A man has been charged in the death of a Toronto police officer who was killed in the line of duty while trying to stop a stolen snowplow.

Toronto police Chief Bill Blair announced Thursday morning that 44-year-old Richard Esber Kachkar has been charged with first-degree murder in the death of Sgt. Ryan Russell. The suspect also faces two counts of attempted murder.

Blair said Kachkar is of no fixed address, though Ontario's Special Investigations Unit reports that the suspect used to live in St. Catharines, Ont.

It's believed he spent the previous night at Toronto's nearby Good Shepherd shelter, but left without signing out. He has no criminal record and is separated but not legally divorced.

The police chief said the investigation has been aided by "the availability of video from Sgt. Russell's scout car and from evidence that has been provided by a number of civilian witnesses that stepped forward to assist in our investigation."

A press release from the SIU indicates that Kachkar is still recovering from injuries at St. Michael's Hospital in Toronto.

The police community is still in the midst of mourning Russell's death, only 24 hours after the 11-year police veteran was killed while on duty.

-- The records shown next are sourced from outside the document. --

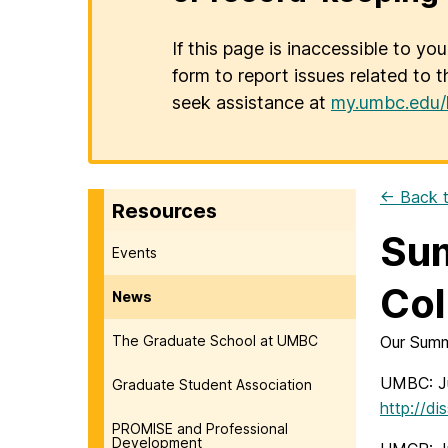
If this page is inaccessible to yo
form to report issues related to t
seek assistance at
my.umbc.edu/
← Back t
Resources
Sum
Events
Col
News
The Graduate School at UMBC
Our Summ
UMBC: Ju
Graduate Student Association
http://d
PROMISE and Professional
Development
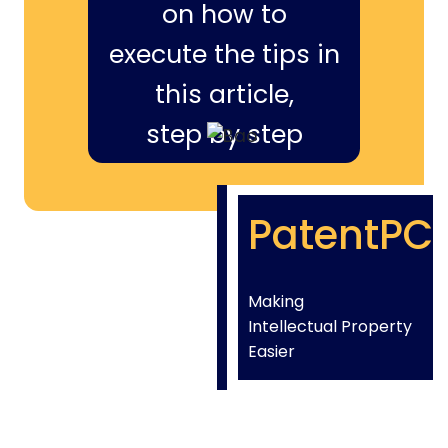
on how to
execute the tips in
this article,
step by step
PatentPC
Making
Intellectual Property
Easier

Russell is being remembered for his bravery on the last day of his life, as well as his service to the public and his roles as a police officer, father and husband.

The 35-year-old sergeant died Wednesday after being hit by a snowplow that had been stolen and driven erratically along city streets.

The SIU reports that an Emergency Task Force team later "boxed the plow in" after it had struck both an occupied car and a city garbage truck.

ETF officers then made "attempts" to arrest and subdue the suspect. During this time an officer fired his pistol and struck the suspect.

Son, wife left behind

Russell is survived by his wife, Christine, and two-year-old son, Nolan, who are grieving his loss along with friends, colleagues and the wider police community.

Mike McCormack, the president of the Toronto Police Association, knew Russell personally and was one of the first to learn of his death.

"It was one of the worst days of my life. Absolutely, the worst nightmare you can imagine," McCormack told CTV.

McCormack met Russell's wife at the hospital and was present when she learned of her husband's death.

"She came to the hospital and Chief Blair and myself, we sat down … and broke her the news," he said.

"She is in total shock and it's a real difficult thing for her to be going through."

The police community will rally around the Russell family, McCormack said, as they go through one of the darkest moments of their lives.

"We feel as if we've all lost a family member, but we really rally behind our family in times of need," he said.

Plans to honour Russell are still being finalized by police, Blair said Thursday.

The Russell family has issued a release thanking the public and the police for "their outpouring of love and support, thoughts and prayers.

"Every single member of Ryan's family is touched. The warm, heartfelt comments bring much comfort to our hearts."

However, the family asked for continued privacy.

‘A genuine Canadian hero'

A funeral service for the officer will be held at the South Building of the Metro Toronto Convention Centre on Tuesday, Jan. 17 at 1 p.m.

Public visitations will be held Sunday from 1-5 p.m. and Monday from 3-7 p.m. at the Jarrett Funeral Home in Thornhill, Ont.

Police leaders across the country are expressing their grief about Russell's death.

Robert Herman, the president of the Ontario Association of Chiefs of Police and the chief of police in Thunder Bay, paid tribute to the sacrifice Russell made protecting the public.

"His death in the line of duty touches all police officers and represents the greatest sacrifice that an officer can make for his or her fellow citizens. He must be remembered as a genuine Canadian hero," Herman said in a statement released Wednesday.

Charles Momy, the president of the Canadian Police Association, said officers across Canada will be present to honour Russell's memory when a service is arranged.

"There's no doubt in my mind that when the funeral arrangements are made for Sgt. Russell, we will again see thousands of police officers descend down on Toronto for the funeral," Momy said.

Even the newest recruits to policing are mourning Russell's loss. When 42 new Toronto police officers attended their graduation ceremony on Thursday, Blair told them that Russell's death was a tragic reminder of the dangers they face in policing.

Russell had recently been promoted to the rank of sergeant, supervising officers working in 52 Division.

Hours after his death, Blair said the young sergeant had been well-liked and earned the respect of his fellow officers.

"He really made a strong impression upon them and are mourning that loss today," Blair said, when speaking to reporters about Russell's death on Wednesday.

The fallen officer is the son of Glen Russell, a retired officer who also served with Toronto police.

Retired homicide detective Dave Perry remembers meeting Russell's father when working for the Toronto police years ago.

"Anybody who joined the Toronto Police Service back in the 70s when they had a big, mass hiring, knew Glen and knew him as a very hard-working, jovial, happy police officer," Perry said.

Perry said the sons and daughters of many police officers end up in the same line of work as their parents.

And with Ryan Russell's death, Perry said he thinks "it just adds an extra piece to this horrible tragedy, the fact that his father served so proudly for so many years and my heart goes out to Glen and his entire family for what's happened here."